By Tom Reynolds, Export Solutions

The U.S. Government continues to enforce a variety of export compliance laws in an effort to thwart the movement of goods and services to Iran.  This has resulted in substantial penalties for individuals and companies who attempt to circumvent these regulations. 

Yesterday, for example, the BIS issued a Temporary Denial Order (TDO) against Delfin Group of North Charleston, South Carolina, and its president, Markos Baghdasarian, based on evidence that these parties are trying to violate the EAR and OFAC sanctions by diverting U.S. goods to Iran through the United Arab Emirates.  Specifically, Delfin, Mr. Baghdasarian and a variety of related companies are suspected of illegally transshipping polymers, oil additives and aviation engine lubricating oils from the United States to Iran via the UAE.

According to the order from BIS, Delfin/Baghdasarian has been working with Naren Sachanandani and his company, Do-It FZC, as well as others, to ship these items to the UAE.  Under the alleged scheme, the items are then re-packaged and re-labeled in the UAE for further transport to end users in Iran.  U.S. Customs agents have already detained several such shipments prior to transshipment.  The denial order makes it illegal for any of the named parties to participate in any transactions subject to the EAR.  Furthermore, it makes it illegal for any person to engage in business with the denied parties for items or services subject to the EAR.

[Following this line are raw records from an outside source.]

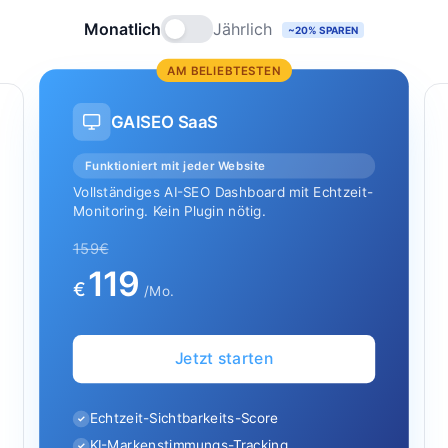
Monatlich
Jährlich
~20% SPAREN
AM BELIEBTESTEN
GAISEO SaaS
Funktioniert mit jeder Website
Vollständiges AI-SEO Dashboard mit Echtzeit-
Monitoring. Kein Plugin nötig.
159€
119
€
/Mo.
Jetzt starten
Echtzeit-Sichtbarkeits-Score
✓
KI-Markenstimmungs-Tracking
✓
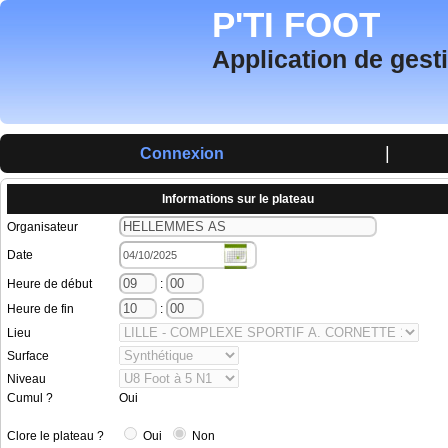
P'TI FOOT
Application de gest
|
Connexion
Informations sur le plateau
Organisateur
Date
Heure de début
:
Heure de fin
:
Lieu
Surface
Niveau
Cumul ?
Oui
Clore le plateau ?
Oui
Non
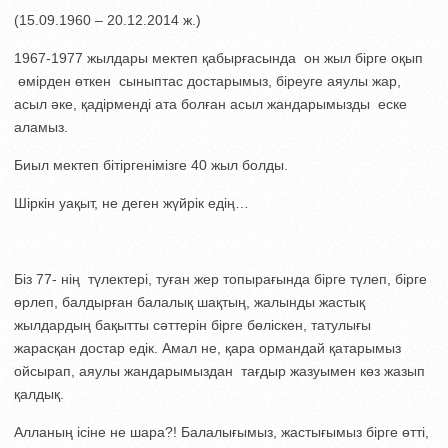
(15.09.1960 – 20.12.2014 ж.)
1967-1977 жылдары мектеп қабырғасында он жыл бірге оқып
өмірден өткен сыныптас достарымыз, біреуге аяулы жар,
асыл әке, қадірменді ата болған асыл жандарымызды еске
аламыз.
Биыл мектеп бітіргенімізге 40 жыл болды.
Шіркін уақыт, не деген жүйрік едің…
Біз 77- нің түлектері, туған жер топырағында бірге түлеп, бірге
өрлеп, балдырған балалық шақтың, жалынды жастық
жылдардың бақытты сәттерін бірге бөліскен, татулығы
жарасқан достар едік. Амал не, қара ормандай қатарымыз
ойсырап, аяулы жандарымыздан тағдыр жазуымен көз жазып
қалдық.
Алланың ісіне не шара?! Балалығымыз, жастығымыз бірге өтті,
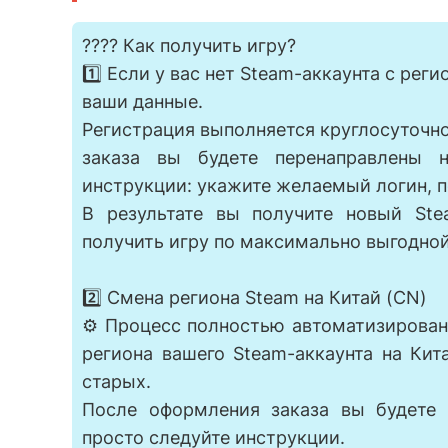
???? Как получить игру?
1️⃣ Если у вас нет Steam-аккаунта с рег
ваши данные.
Регистрация выполняется круглосуточно
заказа вы будете перенаправлены 
инструкции: укажите желаемый логин, п
В результате вы получите новый St
получить игру по максимально выгодной
2️⃣ Смена региона Steam на Китай (CN)
⚙️ Процесс полностью автоматизирова
региона вашего Steam-аккаунта на Ки
старых.
После оформления заказа вы будете
просто следуйте инструкции.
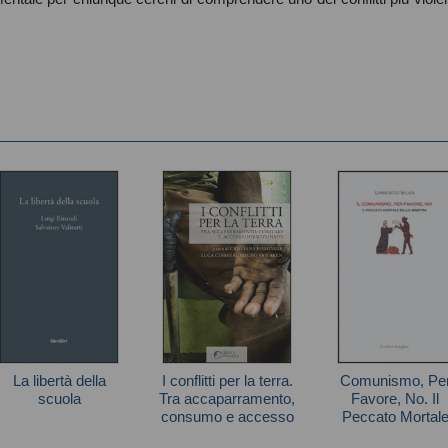
La libertà della
I conflitti per la terra.
Comunismo, Pe
scuola
Tra accaparramento,
Favore, No. Il
consumo e accesso
Peccato Mortal
Autori vari
indisciplinato
Della Sinistra (il)
Autori vari
Silva Umberto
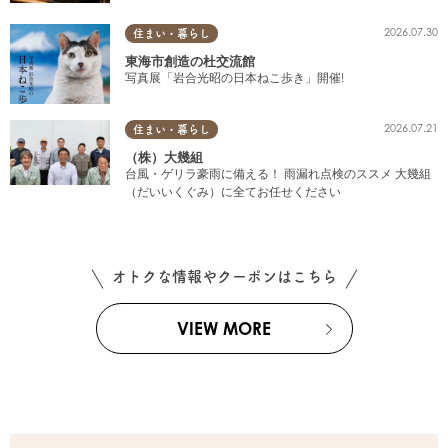
2026.07.30
住まい・暮らし
東海市創造の杜交流館
写真展「岩合光昭の日本ねこ歩き」開催!
2026.07.21
住まい・暮らし
（株）大幾組
台風・ゲリラ豪雨に備える！ 雨漏れ点検のススメ 大幾組
（だいいくぐみ）に全てお任せください
オトクな情報やクーポンはこちら
VIEW MORE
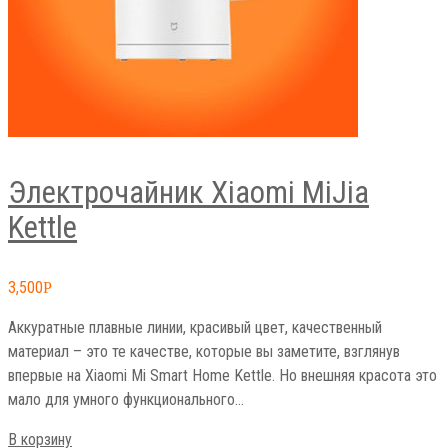
Электрочайник Xiaomi MiJia
Kettle
3,500
Р
Аккуратные плавные линии, красивый цвет, качественный
материал – это те качестве, которые вы заметите, взглянув
впервые на Xiaomi Mi Smart Home Kettle. Но внешняя красота это
мало для умного функционального…
В корзину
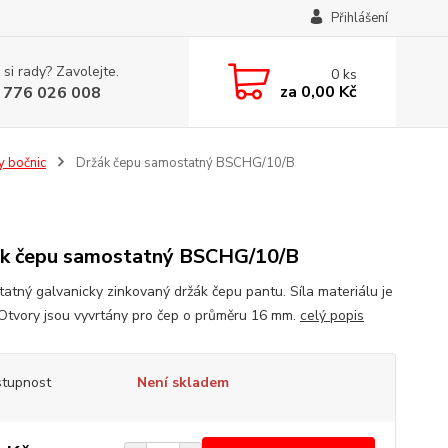
Přihlášení
 si rady? Zavolejte.
0
ks
za
0,00 Kč
 776 026 008
y bočnic
Držák čepu samostatný BSCHG/10/B
k čepu samostatný BSCHG/10/B
atný galvanicky zinkovaný držák čepu pantu. Síla materiálu je
Otvory jsou vyvrtány pro čep o průměru 16 mm.
celý popis
tupnost
Není skladem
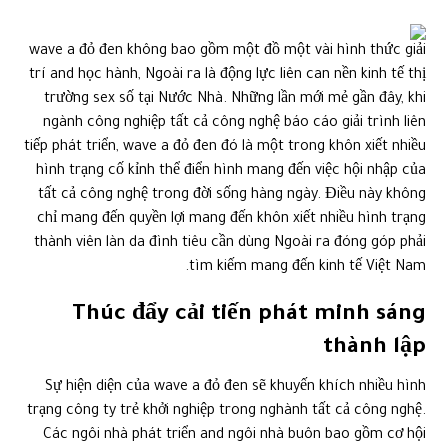
wave a đỏ đen không bao gồm một đồ một vài hình thức giải
trí and học hành, Ngoài ra là động lực liên can nền kinh tế thị
trường sex số tại Nước Nhà. Những lần mới mẻ gần đây, khi
ngành công nghiệp tất cả công nghệ báo cáo giải trình liên
tiếp phát triển, wave a đỏ đen đó là một trong khôn xiết nhiều
hình trạng cố kỉnh thể điển hình mang đến việc hội nhập của
tất cả công nghệ trong đời sống hàng ngày. Điều này không
chỉ mang đến quyền lợi mang đến khôn xiết nhiều hình trạng
thành viên làn da đình tiêu cần dùng Ngoài ra đóng góp phải
tìm kiếm mang đến kinh tế Việt Nam.
Thúc đẩy cải tiến phát minh sáng
thành lập
Sự hiện diện của wave a đỏ đen sẽ khuyến khích nhiều hình
trạng công ty trẻ khởi nghiệp trong nghành tất cả công nghệ.
Các ngôi nhà phát triển and ngôi nhà buôn bao gồm cơ hội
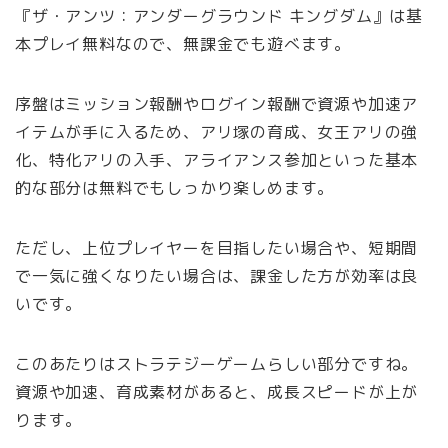
『ザ・アンツ：アンダーグラウンド キングダム』は基
本プレイ無料なので、無課金でも遊べます。
序盤はミッション報酬やログイン報酬で資源や加速ア
イテムが手に入るため、アリ塚の育成、女王アリの強
化、特化アリの入手、アライアンス参加といった基本
的な部分は無料でもしっかり楽しめます。
ただし、上位プレイヤーを目指したい場合や、短期間
で一気に強くなりたい場合は、課金した方が効率は良
いです。
このあたりはストラテジーゲームらしい部分ですね。
資源や加速、育成素材があると、成長スピードが上が
ります。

Yesterday’s TDO follows earlier actions by BIS along the same lines.  Namely, the renewal of a denial order against Mahan Airways and the guilty plea of a former manager of a Netherlands-based freight forwarder for facilitating the illegal export of certain acrylic adhesives and spray paint coatings to Iran.

These enforcement actions underscore the need for U.S. companies to continue incorporating the necessary compliance procedures into their business practices – particularly when it comes to screening of all parties involved in export transactions.  Simply put, no one can afford to ignore export compliance laws and risk penalties like these.

Looking for more information about import/export compliance?  Be sure to visit our export law blog for the latest developments on ITAR, EAR and other regulatory requirements.

Tom Reynolds is the Vice President of Operations for Export Solutions, a consultancy firm which specializes in ITAR and EAR compliance. Follow Tom on Google+.

Posted in EAR, OFAC, Violations, Denied Parties Lists

Comments

Comment by Florence Brown (03.08.2012)

Awaiting more posts!

Comment by Laura (03.19.2012)

Great article. Thank you for the useful information. I am looking forward to reading more of your articles in the future.

Comment by Olga F. Honea (04.18.2012)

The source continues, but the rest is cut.